**WHAT THE TASK REQUIRES**
Your answer should consist only of the records, copied exactly, with the images removed.

===== DATASET RECORDS

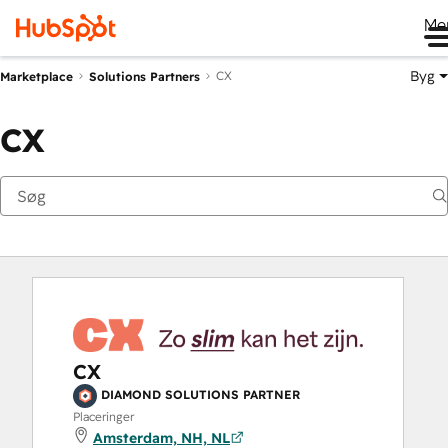
Me
Byg
CX
Marketplace
Solutions Partners
CX
CX
DIAMOND SOLUTIONS PARTNER
Placeringer
Amsterdam, NH, NL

==========

**RESPONSE TO THE EXERCISE**
Me
Byg
CX
Marketplace
Solutions Partners
CX
CX
DIAMOND SOLUTIONS PARTNER
Placeringer
Amsterdam, NH, NL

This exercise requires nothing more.